Is every bounded face of a closed path parameterizable? Suppose $\gamma:[0,1]\to\mathbb{R}^2$ is a closed path, and let $D$ denote some bounded component of $\gamma^c$ (writing "$\gamma$" for the trace of $\gamma$ as well).  Must there be a parameterization for $\partial D$?  
Related: Is there a characterization for what $\gamma^{-1}(\partial D)$ can look like in $[0,1]$?
EDIT:
To say that $\partial D$ is parameterizable is to say that there is a continuous surjective map from $[0,1]$ to $\partial D$.

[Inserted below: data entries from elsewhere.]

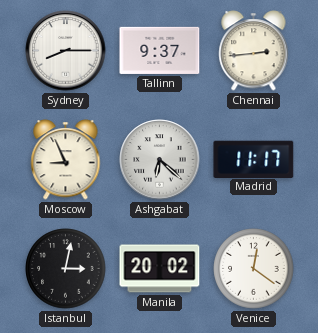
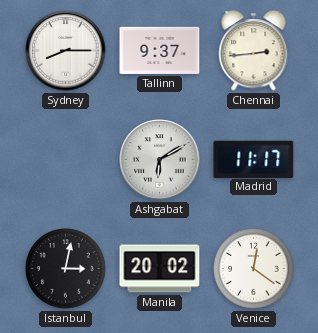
Moscow: 8:56 -> none
Ashgabat: 6:22 -> 6:10
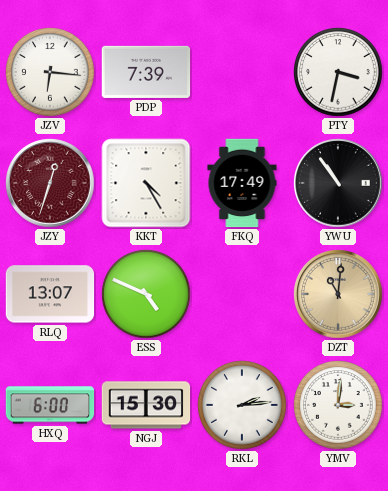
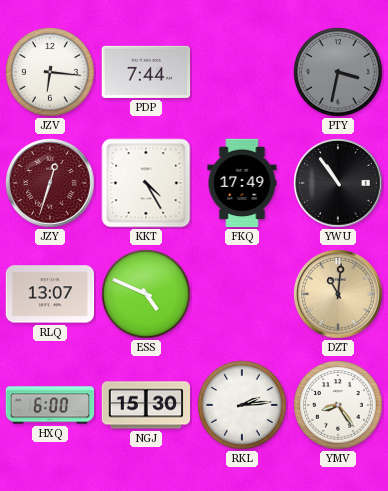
PDP: 7:39 -> 7:44
PTY dial: white -> grey
YMV: 3:01 -> 8:24
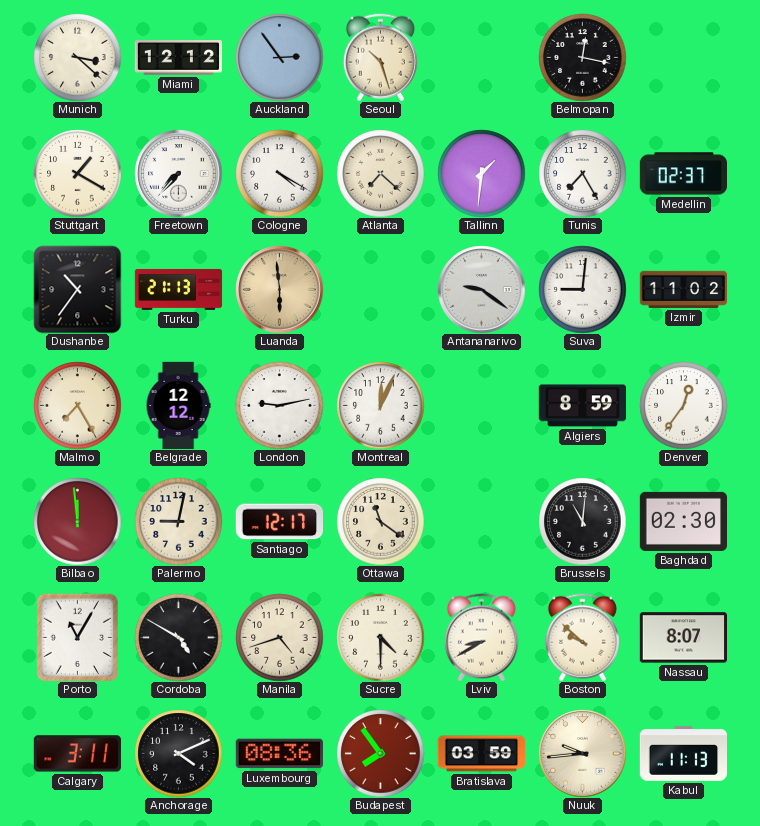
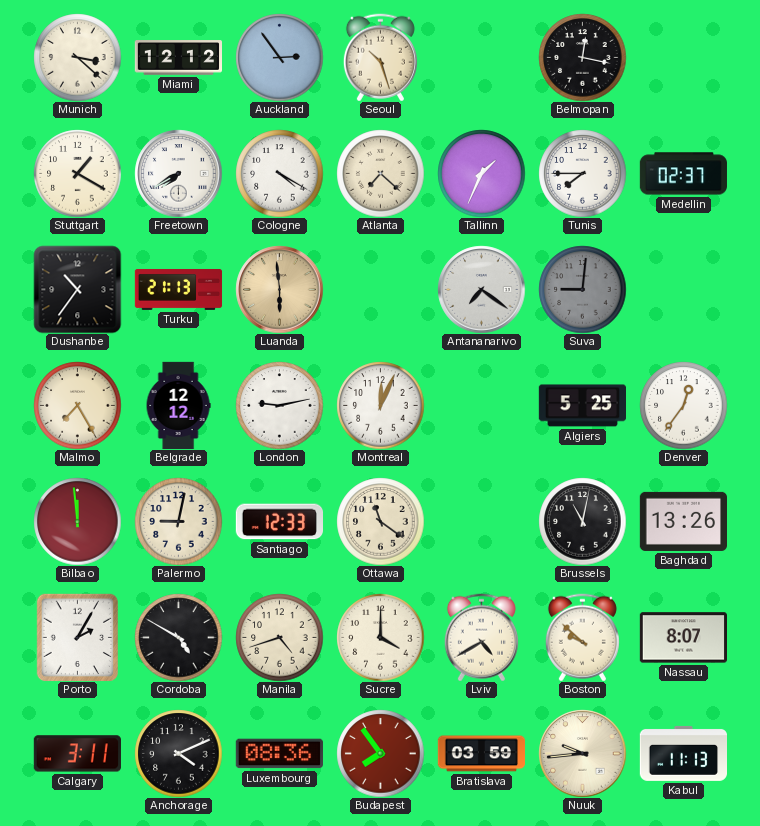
Freetown: 7:37 -> 7:40
Tallinn: 1:31 -> 1:34
Tunis: 7:25 -> 7:45
Antananarivo: 9:21 -> 7:21
Suva dial: white -> grey
Izmir: 11:02 -> none
Algiers: 8:59 -> 5:25
Santiago: 12:17 -> 12:33
Brussels: 11:01 -> 11:02
Baghdad: 02:30 -> 13:26
Porto: 11:05 -> 2:05
Sucre: 4:30 -> 4:00
Lviv: 8:40 -> 4:40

 A: First, one needs to specify the meaning of "there exists a parameterization of $X$". In the context of your question, the only meaningful interpretation of this is that there exists a continuous surjective mapping $[0,1]\to X$. With this interpretation the answer to your question is positive. The key to the proof is
Theorem. (Hahn and Mazurkiewicz, see e.g. theorem 31.5 in Willard's book "General Topology") A compact metrizable space $X$ is a continuous image of the interval $[0,1]$ if and only if $X$ is connected and locally connected. 
In your situation, $\gamma([0,1])$ is connected and locally connected, from which one concludes that the boundary $\partial A$ of each component $A$ of ${\mathbb R}^2 - \gamma([0,1])$ satisfies the same property. Therefore, $\partial A$ is parameterizable. 
Edit. Here is an additional argument used to conclude local connectivity of $\partial A$. The argument is taken from my answer here. Set $K:=\gamma([0,1])$. It is a connected, locally connected subset of $S^2= R^2 \cup \{\infty\}$. Therefore, every component of $S^2 - K$ is simply connected. The subset $A$ is one of these components. Its complement, $A^c=S^2 - A$, is the union of $K$ with some open subsets of $S^2$. Open subsets of $S^2$ are, of course, locally connected. Since $K$ is also locally connected, so is $A^c$. Now, the Caratheodory-Torhorst extension theorem quoted in my answer implies that $\partial A$ is also locally connected.